In an increasingly globalized world where multinational corporations are at every corner of the globe and possessing gross domestic products greater than many countries, you have to simply wonder how on earth small medium businesses can even hope to survive; especially in this post-recession era. As a small business owner myself I understand the challenges and realize that we all need to exhaust every resource available to us in order to survive. I love a good David versus Goliath story, and I want to equip all the small business owners out there through my knowledge of tax reduction strategies so that one day they can take down their own Goliath.
The information is primarily intended for Canadians, but the section regarding writing off business expenses is also applicable to Americans since the U.S. Internal Revenue Service (IRS) and Canada Revenue Service (CRA) share similar lists.
For small businesses in Canada, the Canadian government, as part of their Economic Action Plan, has provided many tax incentives, credits, and deductions that provide much needed relief. Let’s have a look at some of these simple tax tips reduction strategies:
Writing off business expenses
Claiming business expenses is a simple and easy way to maximize profits while minimizing the taxes that are paid. You can claim any business expense as long as it is deemed reasonable; meaning that the expense has to be directly related to your business as a means to generate income. This list is quite extensive but here are some common business expenses that are tax deductible:
- Home-office expenses: mortgage interest, utilities, property taxes, repairs & maintenance, home insurance
- Car expenses (business uses only): capital cost allowance (depreciation), fuel & oil, insurance, lease payments, parking, repairs & maintenance, toll charges, vehicle registration fees.

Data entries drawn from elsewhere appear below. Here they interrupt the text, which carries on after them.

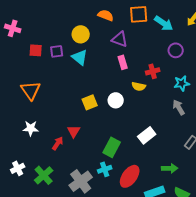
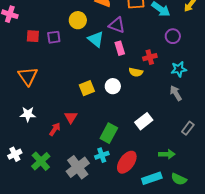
cyan triangle: (80, 57) -> (96, 39), moved

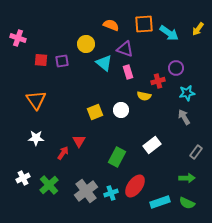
purple circle: (173, 36) -> (176, 68), moved
green arrow: (167, 154) -> (187, 178), moved
cyan cross: (102, 155) -> (111, 193), moved

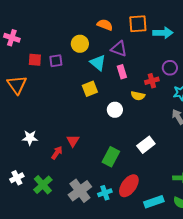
cyan arrow: (169, 33) -> (163, 33), turned -36
orange triangle: (36, 100) -> (17, 85), moved
yellow square: (95, 112) -> (90, 89), moved

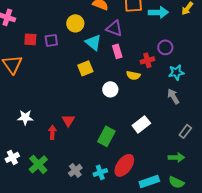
red arrow: (57, 153) -> (52, 132), turned -32
gray cross: (80, 191) -> (75, 170), size x0.6

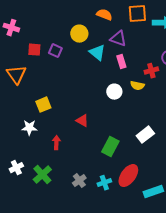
purple square: (51, 40) -> (55, 51), turned 32
yellow square: (85, 68) -> (43, 105), moved
white circle: (110, 89) -> (114, 92), moved
red triangle: (68, 120) -> (82, 121), moved, turned -32

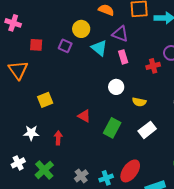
purple square: (55, 51) -> (65, 46), moved
yellow semicircle: (137, 86) -> (139, 102), moved
white star: (29, 128) -> (31, 133), moved
green rectangle: (110, 147) -> (112, 128), moved

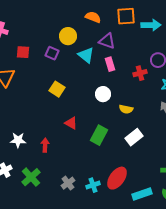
yellow square: (45, 100) -> (57, 89), moved, turned -35

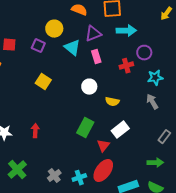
cyan arrow: (151, 25) -> (126, 31), moved
purple triangle: (107, 41) -> (93, 34), turned -42
red triangle: (71, 123) -> (103, 146), moved, turned 40
red arrow: (45, 145) -> (35, 131), moved

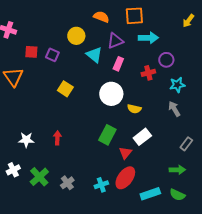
purple square: (38, 46) -> (52, 55), moved
pink rectangle: (96, 57) -> (118, 64), turned 40
white circle: (89, 87) -> (111, 94), size x1.5
gray cross: (54, 176) -> (67, 183), moved

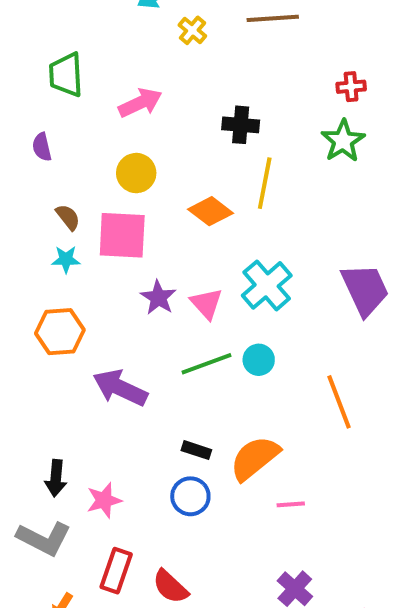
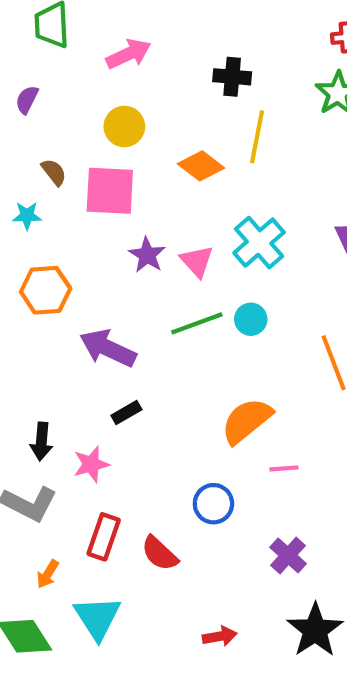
purple semicircle: (42, 147) -> (27, 100), turned 40
cyan star: (66, 259) -> (27, 216), moved
black rectangle: (196, 450) -> (126, 412), moved, turned -48
blue circle: (190, 496) -> (213, 504), moved

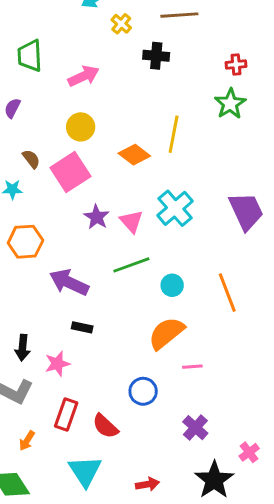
black cross: (232, 77) -> (156, 56), moved
pink square: (110, 191) -> (70, 172), turned -36
cyan circle: (251, 319) -> (172, 285), moved
black rectangle: (126, 412) -> (82, 327), turned 42
cyan triangle: (97, 618) -> (85, 471), moved

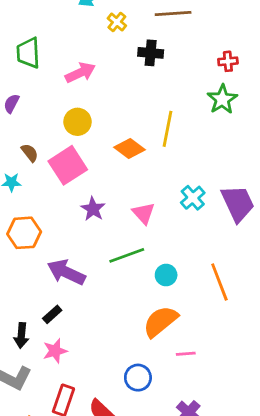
cyan cross: (175, 208) -> (193, 198), moved, size x0.7
pink triangle: (131, 221) -> (144, 213), moved
black rectangle: (82, 327) -> (52, 314), moved, turned -54

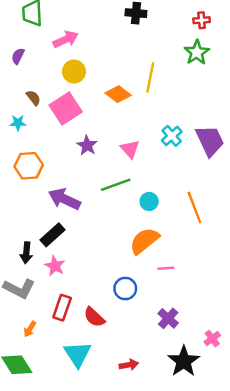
pink arrow: (80, 73) -> (66, 39), moved
black rectangle: (52, 314) -> (53, 235), size x1.5
pink star: (55, 351) -> (55, 266), turned -30

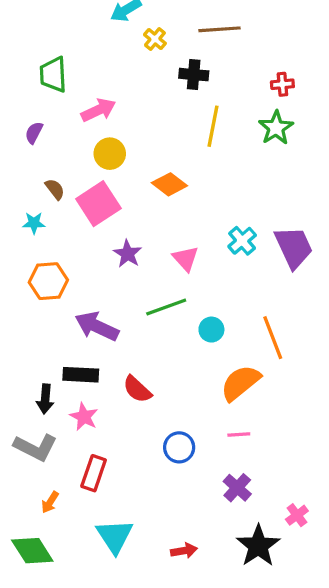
yellow line: (150, 77) -> (213, 126), moved
black rectangle: (53, 235) -> (81, 375), turned 45
orange semicircle: (144, 241) -> (240, 383), moved
pink line: (166, 268) -> (239, 434), moved
red semicircle: (94, 317) -> (137, 389), moved

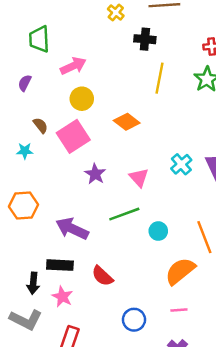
orange hexagon: (48, 281) -> (23, 206), moved

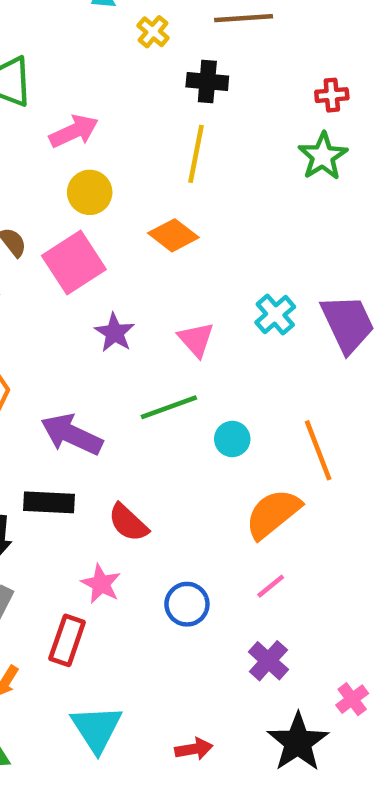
yellow line: (159, 78) -> (196, 154), moved
pink star: (62, 297) -> (101, 584), moved
pink line: (179, 310) -> (271, 586), turned -35

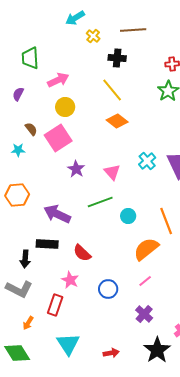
yellow line: (196, 154) -> (112, 90), turned -50
orange diamond: (173, 235) -> (117, 121), moved

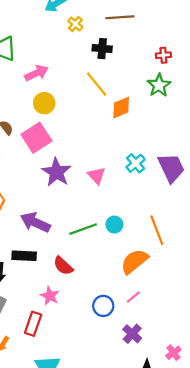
orange diamond: (117, 121) -> (121, 108), moved, turned -60
purple star: (76, 169) -> (56, 172), size x1.5
green line: (100, 202) -> (83, 229), moved
blue circle: (108, 289) -> (103, 306), moved

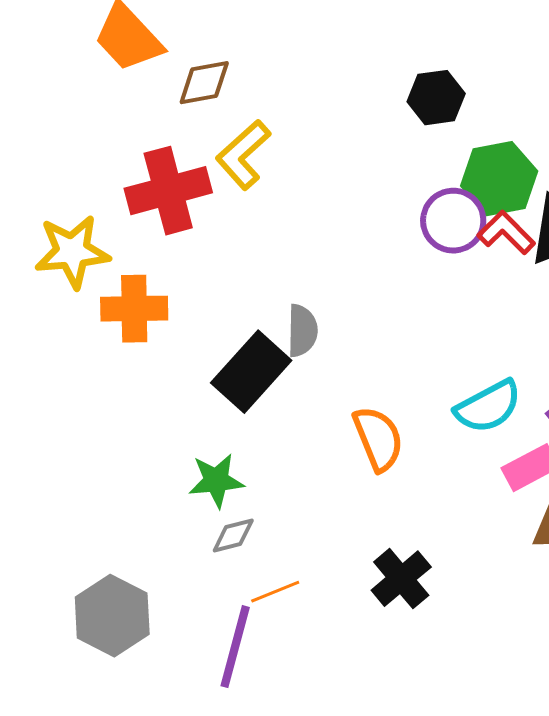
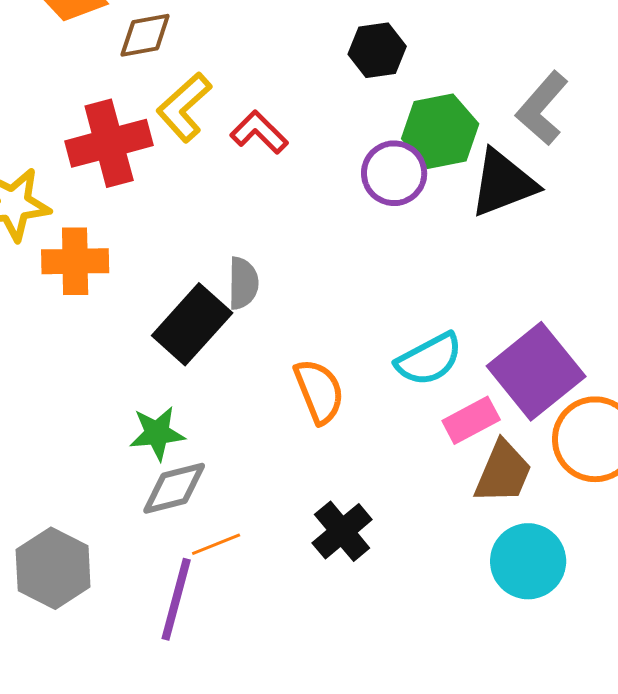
red L-shape: (506, 233) -> (259, 132), moved
gray diamond: (233, 536) -> (174, 488), size x1.5

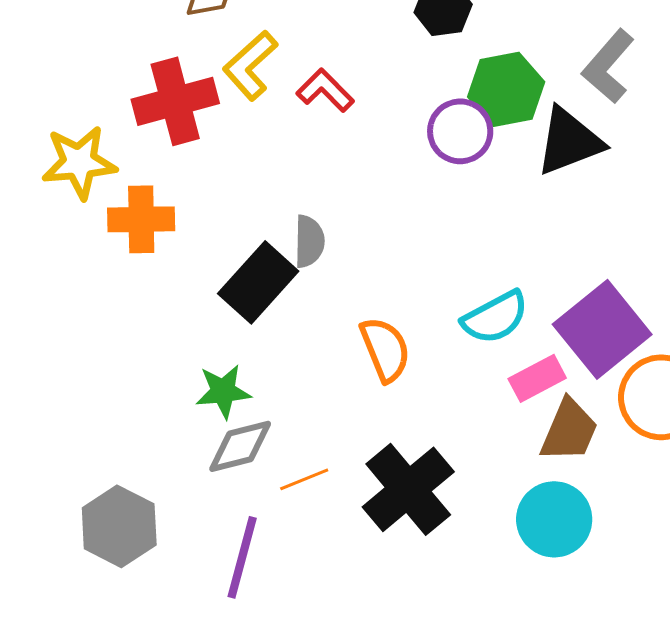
black cross: (342, 531) -> (408, 489), size x1.5
orange line: (216, 544) -> (304, 479), moved
cyan circle: (528, 561) -> (554, 519), moved

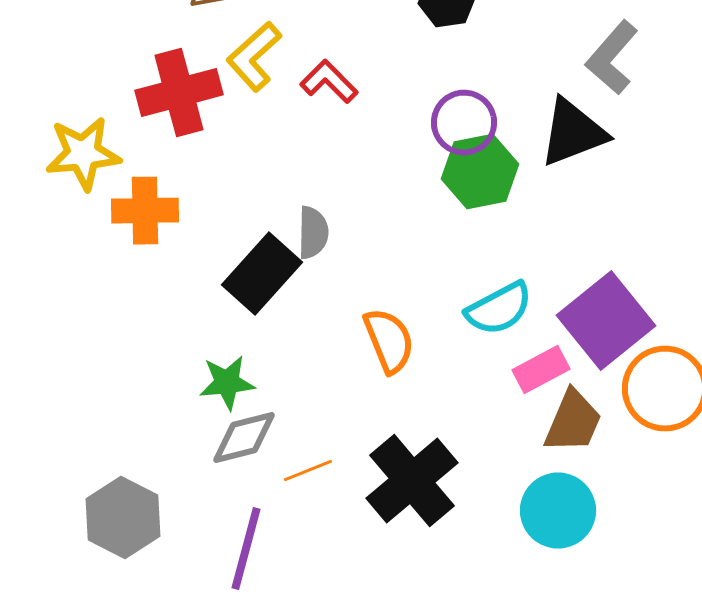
green hexagon: (506, 89) -> (480, 172), moved

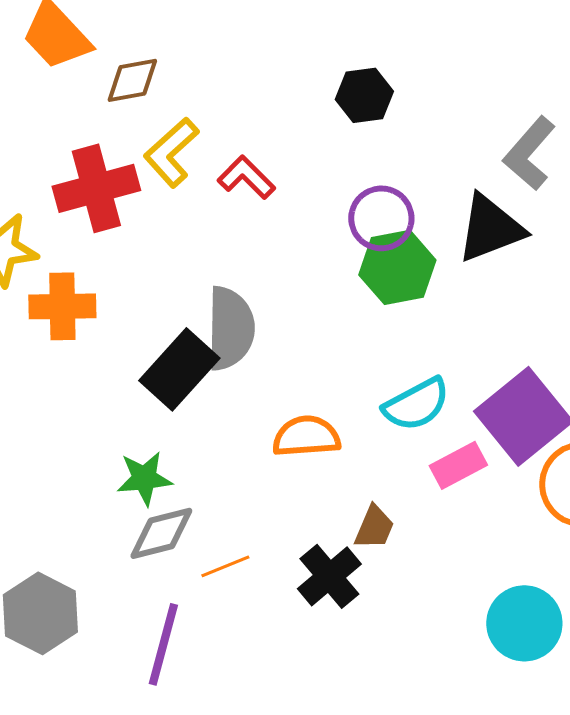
gray semicircle: (313, 233) -> (230, 328), size x1.6
orange semicircle: (389, 341) -> (306, 436), turned -72
brown trapezoid: (573, 422) -> (374, 527), moved, size x0.7
black cross: (412, 481) -> (329, 576), size x0.7
cyan circle: (558, 511) -> (524, 623), moved

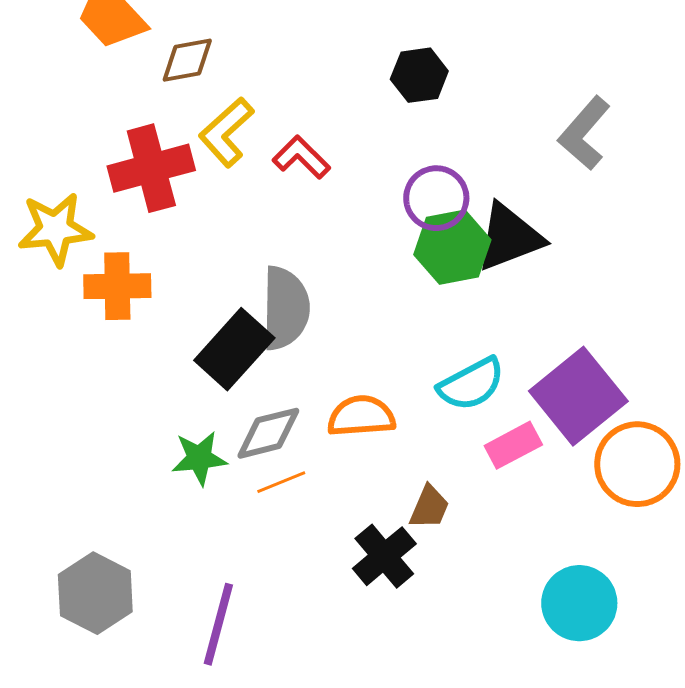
black triangle: (490, 228) -> (509, 237), moved
gray diamond: (161, 533) -> (268, 433), moved
orange line: (225, 566) -> (281, 482), moved

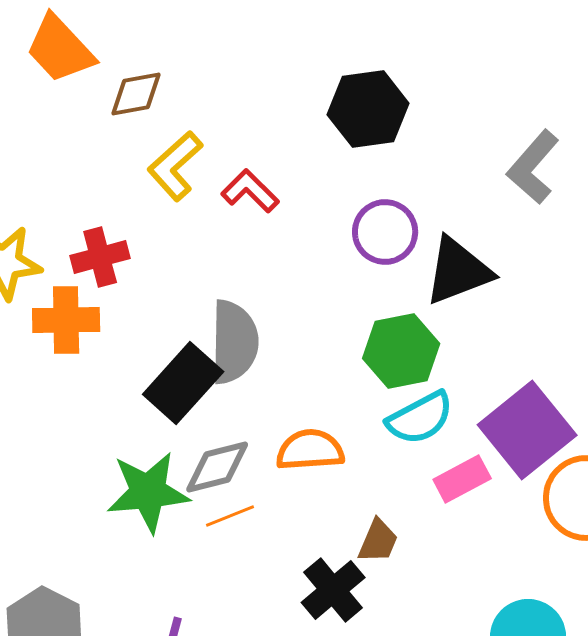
black hexagon: (419, 75) -> (368, 109), size x1.4
red cross: (151, 168) -> (100, 257), moved, size x0.7
green hexagon: (452, 247) -> (401, 351), moved
green star: (199, 458) -> (148, 492), size x1.5

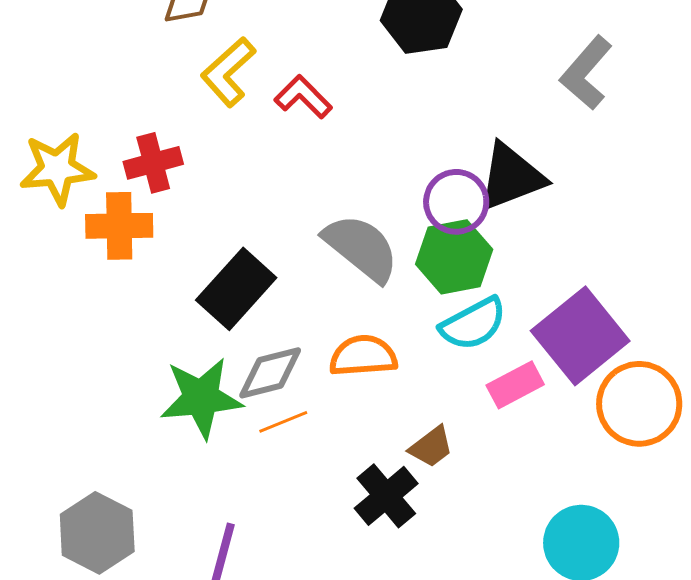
purple circle: (385, 232) -> (456, 202), moved
gray semicircle: (234, 342) -> (361, 248), moved, turned -52
brown trapezoid: (378, 541) -> (431, 447), turned 30

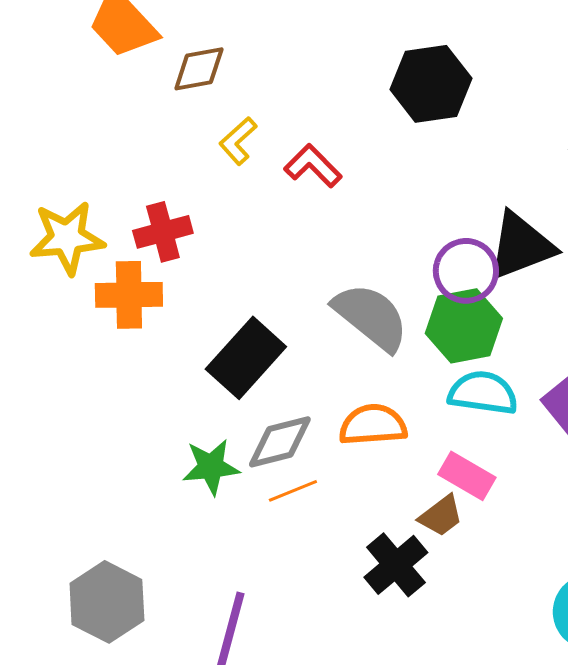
yellow L-shape: (228, 72) -> (238, 141), size x0.7
cyan semicircle: (473, 324) -> (483, 393), turned -144
pink rectangle: (515, 385) -> (467, 476), moved, turned 58
green star: (201, 398) -> (211, 467), size x0.7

- Capital asset depreciation: building (4% year), furniture & fixtures (20% year), software (55% year), computer and peripheral equipments (100% year), vehicles (30% year).
- Additional expenses: accounting and tax preparation costs, advertising, internet, inventory purchases, lease payments, legal feels, meals & entertainments (50% only), rent, salary & wages, sub-contractors, supplies, telephone, tools, website charges, other business related purchases
- Convention-related expenses: These expenses include the cost of the convention, travel costs to go to the convention including airfare, hotel fees, and food. Now, food is subject to a 50% limitation, such that only 50% of the food cost can be claimed as an expense while attending the convention. A maximum of two conventions can be claimed per year and in order for the convention expenses to be deductible it must relate to your business. For example, if you are an IT consultant then attending a conference on technology at a convention in Las Vegas would classify as being relevant to your business, but attending a dental conference if you are an IT consultant obviously wouldn’t. Finally, the convention expenses must be reasonable in nature. So if you have an option to stay at a three star hotel but you choose to stay at a seven star the CRA may disallow the excessive portion.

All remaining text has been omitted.